--- THE INPUT ---
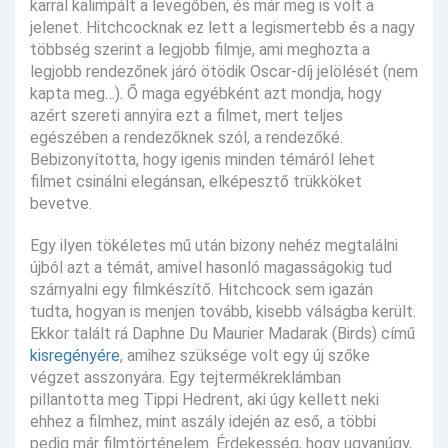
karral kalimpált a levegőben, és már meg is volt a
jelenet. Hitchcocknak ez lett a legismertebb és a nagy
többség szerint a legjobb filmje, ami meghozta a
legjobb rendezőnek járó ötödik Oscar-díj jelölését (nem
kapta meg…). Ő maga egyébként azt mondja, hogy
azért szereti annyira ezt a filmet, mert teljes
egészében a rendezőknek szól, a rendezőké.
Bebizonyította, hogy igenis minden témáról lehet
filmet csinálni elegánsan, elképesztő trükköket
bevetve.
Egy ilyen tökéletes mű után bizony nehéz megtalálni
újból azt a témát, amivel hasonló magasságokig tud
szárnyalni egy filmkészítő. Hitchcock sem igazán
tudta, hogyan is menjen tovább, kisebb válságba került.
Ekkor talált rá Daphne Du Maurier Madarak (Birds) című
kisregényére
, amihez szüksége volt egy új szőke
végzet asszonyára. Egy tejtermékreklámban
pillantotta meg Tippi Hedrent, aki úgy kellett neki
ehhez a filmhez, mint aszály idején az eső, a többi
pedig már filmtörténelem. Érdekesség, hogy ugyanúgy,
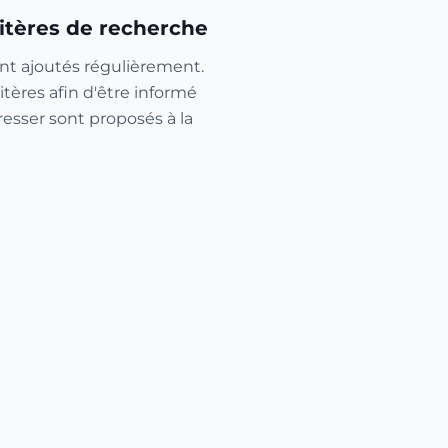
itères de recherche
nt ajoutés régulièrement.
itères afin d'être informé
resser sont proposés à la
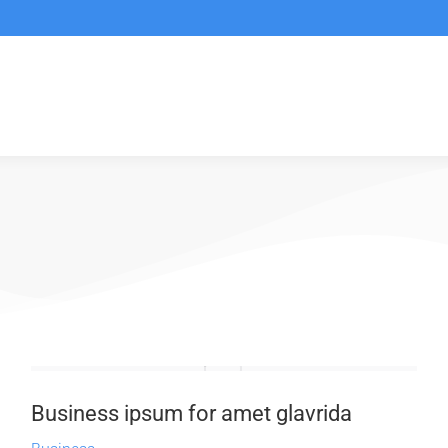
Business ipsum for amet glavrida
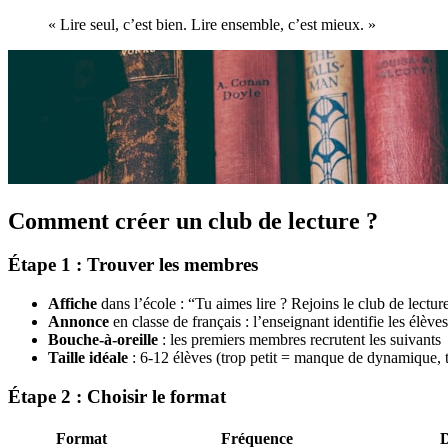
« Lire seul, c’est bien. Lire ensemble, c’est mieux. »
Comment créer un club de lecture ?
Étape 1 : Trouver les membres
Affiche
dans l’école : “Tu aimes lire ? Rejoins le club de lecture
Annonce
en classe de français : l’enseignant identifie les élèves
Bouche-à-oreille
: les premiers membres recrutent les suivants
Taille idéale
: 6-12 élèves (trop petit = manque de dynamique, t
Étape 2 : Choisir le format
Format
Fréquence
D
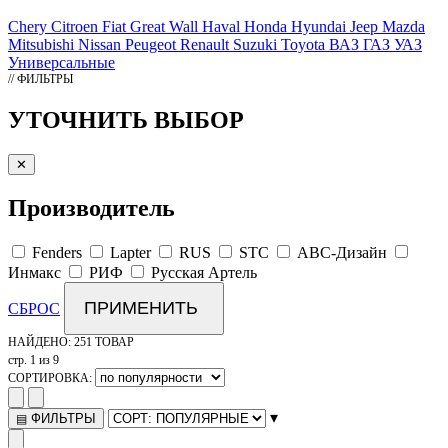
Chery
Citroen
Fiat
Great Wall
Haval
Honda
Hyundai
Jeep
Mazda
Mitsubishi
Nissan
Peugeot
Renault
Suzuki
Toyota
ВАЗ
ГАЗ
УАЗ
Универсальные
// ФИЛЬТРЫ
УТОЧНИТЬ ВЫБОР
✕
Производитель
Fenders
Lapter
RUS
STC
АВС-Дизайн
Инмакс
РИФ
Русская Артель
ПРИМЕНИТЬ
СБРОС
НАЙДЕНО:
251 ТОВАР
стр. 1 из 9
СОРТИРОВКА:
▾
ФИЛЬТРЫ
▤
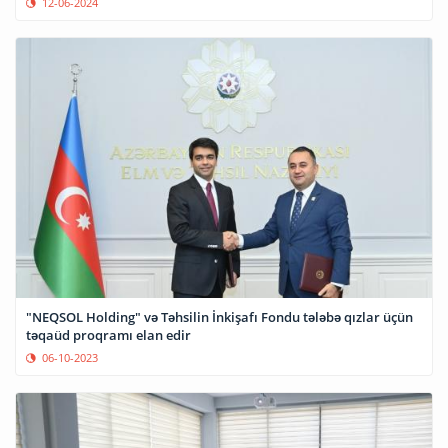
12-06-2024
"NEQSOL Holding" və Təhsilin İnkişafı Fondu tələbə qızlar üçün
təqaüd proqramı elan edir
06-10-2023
---
--- THE INPUT ---
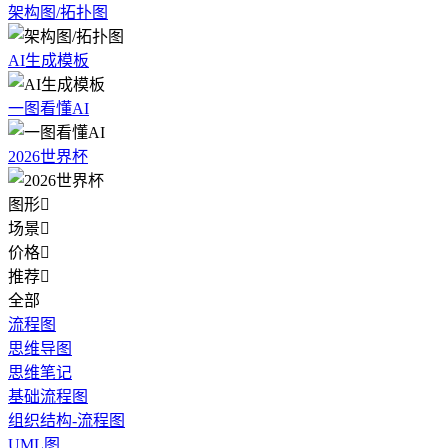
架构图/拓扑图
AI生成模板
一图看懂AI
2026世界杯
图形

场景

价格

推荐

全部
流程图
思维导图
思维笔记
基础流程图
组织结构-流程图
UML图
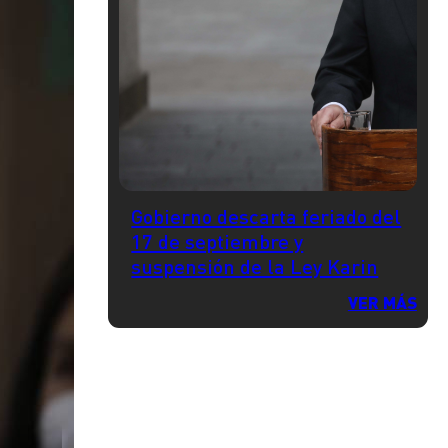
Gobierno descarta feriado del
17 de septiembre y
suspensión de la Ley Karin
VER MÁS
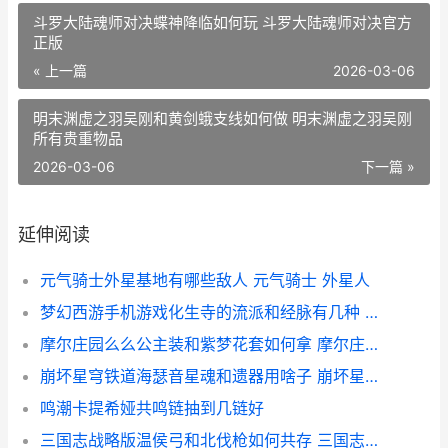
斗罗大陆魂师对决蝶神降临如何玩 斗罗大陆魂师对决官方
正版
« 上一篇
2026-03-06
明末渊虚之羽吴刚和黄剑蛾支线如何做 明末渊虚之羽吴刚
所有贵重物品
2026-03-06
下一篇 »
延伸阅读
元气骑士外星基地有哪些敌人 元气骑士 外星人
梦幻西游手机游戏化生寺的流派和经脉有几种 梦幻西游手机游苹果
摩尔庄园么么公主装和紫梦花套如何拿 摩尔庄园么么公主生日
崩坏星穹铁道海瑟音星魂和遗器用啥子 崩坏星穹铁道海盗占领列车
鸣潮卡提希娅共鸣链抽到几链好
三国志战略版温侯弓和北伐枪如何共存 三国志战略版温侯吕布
---
--- THE INPUT ---
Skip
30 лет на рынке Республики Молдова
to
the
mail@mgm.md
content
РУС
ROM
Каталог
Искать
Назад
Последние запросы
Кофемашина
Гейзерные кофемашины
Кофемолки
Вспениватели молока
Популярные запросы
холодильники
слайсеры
---
* **TASK REQUIREMENTS**
Work out how many lines in the material above include the word "запросы", and write down that number alone.

* **TASK RESULT**
2